REQUIRED WORK:
Find the lines in the listing below that include the word "verkaufen", and report how many there are, with nothing more.

————

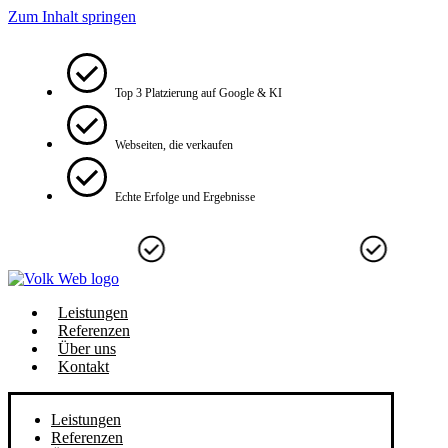
Zum Inhalt springen
Top 3 Platzierung auf Google & KI
Webseiten, die verkaufen
Echte Erfolge und Ergebnisse
 die verkaufen
Echte Erfolge und Ergebnisse
Top 3 Platzier
Leistungen
Referenzen
Über uns
Kontakt
Leistungen
Referenzen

————

SOLUTION:
2